TRY IT:
Whichever lines of the entries hold the word "inside" should be identified and copied.
----------
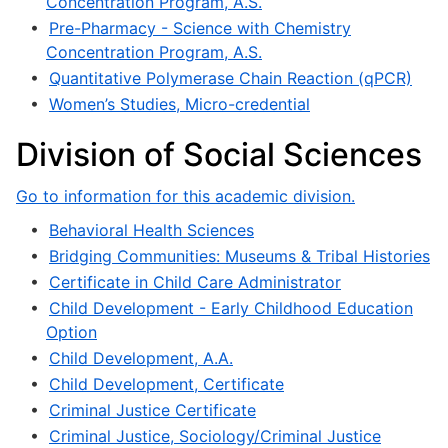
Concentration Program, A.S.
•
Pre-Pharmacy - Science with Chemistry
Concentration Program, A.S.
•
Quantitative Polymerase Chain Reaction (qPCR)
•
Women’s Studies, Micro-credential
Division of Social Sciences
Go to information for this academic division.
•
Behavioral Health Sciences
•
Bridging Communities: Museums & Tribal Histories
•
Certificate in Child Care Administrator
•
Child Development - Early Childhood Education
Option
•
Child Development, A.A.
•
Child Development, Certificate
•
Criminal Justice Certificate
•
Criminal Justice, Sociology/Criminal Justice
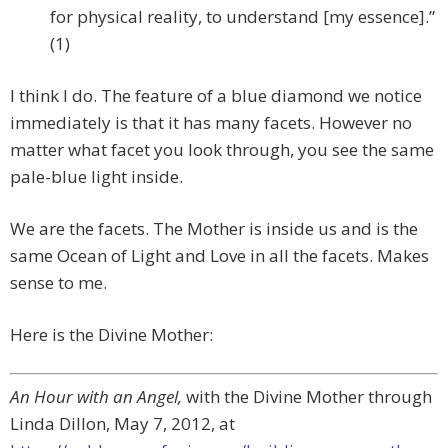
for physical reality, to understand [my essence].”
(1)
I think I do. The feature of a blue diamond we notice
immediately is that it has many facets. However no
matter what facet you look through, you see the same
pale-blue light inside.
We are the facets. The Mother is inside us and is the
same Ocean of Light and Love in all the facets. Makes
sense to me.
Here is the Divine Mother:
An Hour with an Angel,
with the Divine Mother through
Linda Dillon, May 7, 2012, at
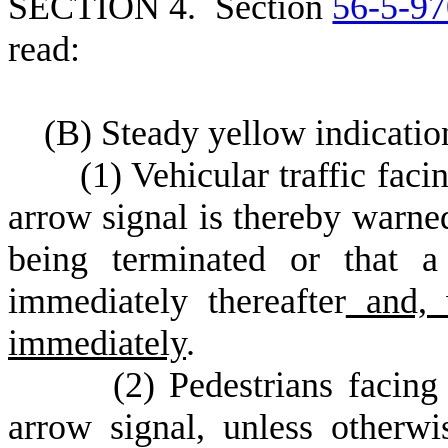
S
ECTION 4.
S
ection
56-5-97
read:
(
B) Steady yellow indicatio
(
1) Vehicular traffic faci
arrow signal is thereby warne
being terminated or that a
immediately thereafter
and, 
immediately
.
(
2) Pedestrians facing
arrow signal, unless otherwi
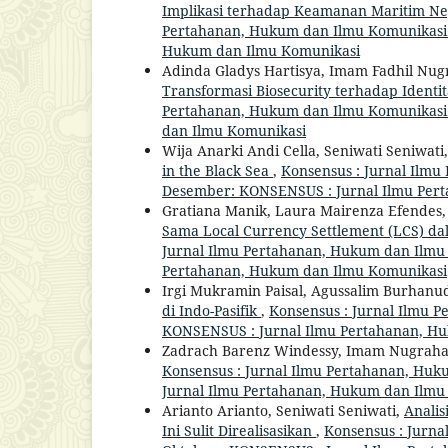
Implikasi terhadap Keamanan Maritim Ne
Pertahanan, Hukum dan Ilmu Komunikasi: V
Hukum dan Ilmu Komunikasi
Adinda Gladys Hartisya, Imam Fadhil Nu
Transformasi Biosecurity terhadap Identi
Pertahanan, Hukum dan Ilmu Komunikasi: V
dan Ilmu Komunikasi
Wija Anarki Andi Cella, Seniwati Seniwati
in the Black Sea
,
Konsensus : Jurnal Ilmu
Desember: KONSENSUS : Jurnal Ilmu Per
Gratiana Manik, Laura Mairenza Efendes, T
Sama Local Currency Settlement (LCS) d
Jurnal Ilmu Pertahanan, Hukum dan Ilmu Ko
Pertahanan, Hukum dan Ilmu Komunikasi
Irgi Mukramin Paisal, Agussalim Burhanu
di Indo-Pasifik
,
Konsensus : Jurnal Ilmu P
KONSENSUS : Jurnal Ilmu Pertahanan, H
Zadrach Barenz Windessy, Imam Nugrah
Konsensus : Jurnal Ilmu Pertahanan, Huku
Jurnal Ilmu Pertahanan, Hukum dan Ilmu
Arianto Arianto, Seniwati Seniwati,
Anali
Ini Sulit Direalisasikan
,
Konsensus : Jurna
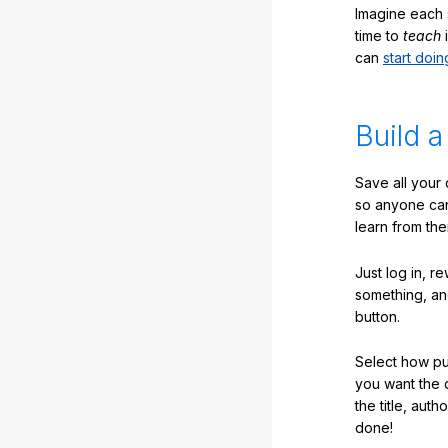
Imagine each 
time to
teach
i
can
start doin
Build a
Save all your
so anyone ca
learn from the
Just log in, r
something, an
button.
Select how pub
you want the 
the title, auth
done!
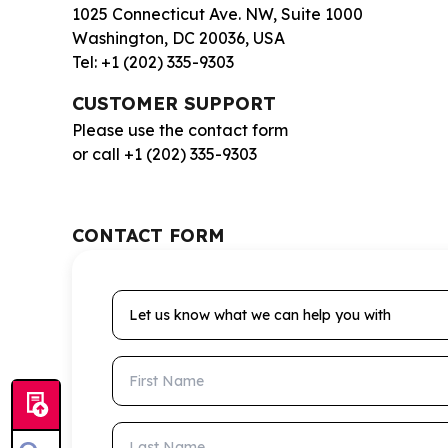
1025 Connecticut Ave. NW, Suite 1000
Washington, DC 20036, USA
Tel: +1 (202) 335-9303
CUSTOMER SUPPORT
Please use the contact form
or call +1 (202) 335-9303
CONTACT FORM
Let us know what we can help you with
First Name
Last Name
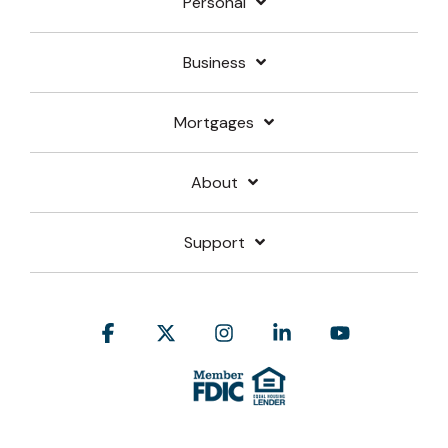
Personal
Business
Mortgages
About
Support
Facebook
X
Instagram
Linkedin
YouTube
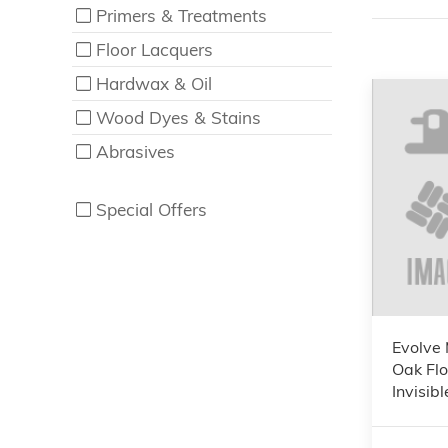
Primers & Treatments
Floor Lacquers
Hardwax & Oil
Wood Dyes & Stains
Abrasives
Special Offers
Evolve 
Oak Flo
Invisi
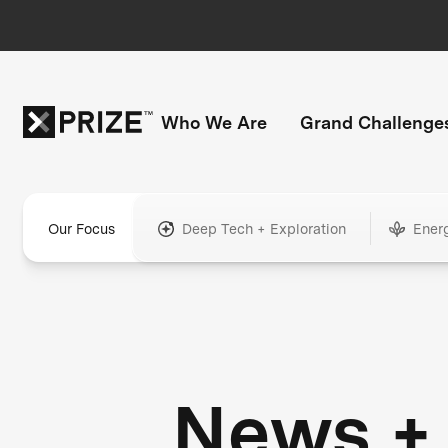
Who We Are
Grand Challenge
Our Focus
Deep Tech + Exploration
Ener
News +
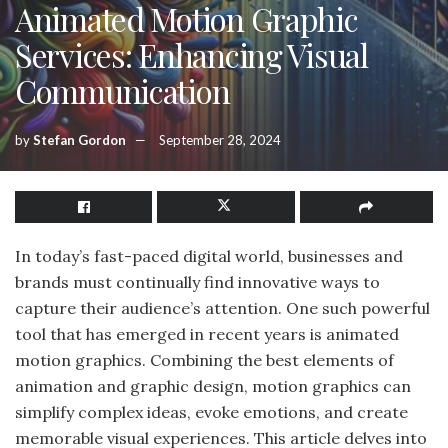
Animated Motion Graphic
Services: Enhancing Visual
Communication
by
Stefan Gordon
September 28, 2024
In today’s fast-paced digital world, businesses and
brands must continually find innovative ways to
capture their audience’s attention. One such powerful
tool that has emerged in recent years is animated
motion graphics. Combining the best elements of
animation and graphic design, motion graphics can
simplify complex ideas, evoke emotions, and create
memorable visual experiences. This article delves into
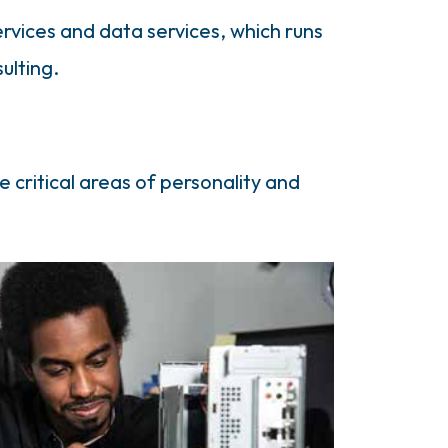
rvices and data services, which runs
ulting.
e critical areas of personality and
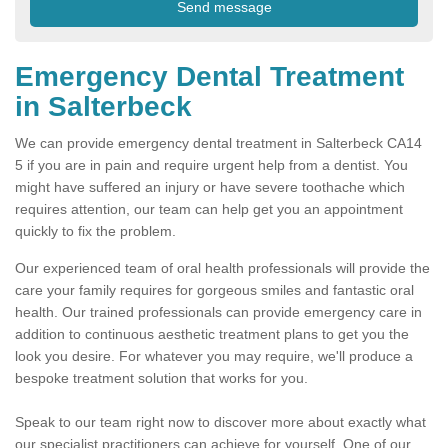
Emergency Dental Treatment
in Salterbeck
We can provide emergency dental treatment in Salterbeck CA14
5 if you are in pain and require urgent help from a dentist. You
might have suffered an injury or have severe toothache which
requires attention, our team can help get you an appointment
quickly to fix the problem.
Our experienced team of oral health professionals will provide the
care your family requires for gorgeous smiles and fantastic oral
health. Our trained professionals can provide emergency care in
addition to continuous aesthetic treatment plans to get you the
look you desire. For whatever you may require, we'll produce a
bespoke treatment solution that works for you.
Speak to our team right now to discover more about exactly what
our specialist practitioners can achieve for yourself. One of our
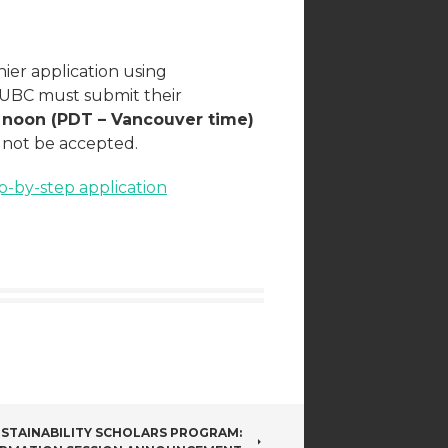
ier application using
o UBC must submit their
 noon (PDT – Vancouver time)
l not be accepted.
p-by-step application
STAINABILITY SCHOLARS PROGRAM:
----------
RESULT:
pale-blue light inside.
We are the facets. The Mother is inside us and is the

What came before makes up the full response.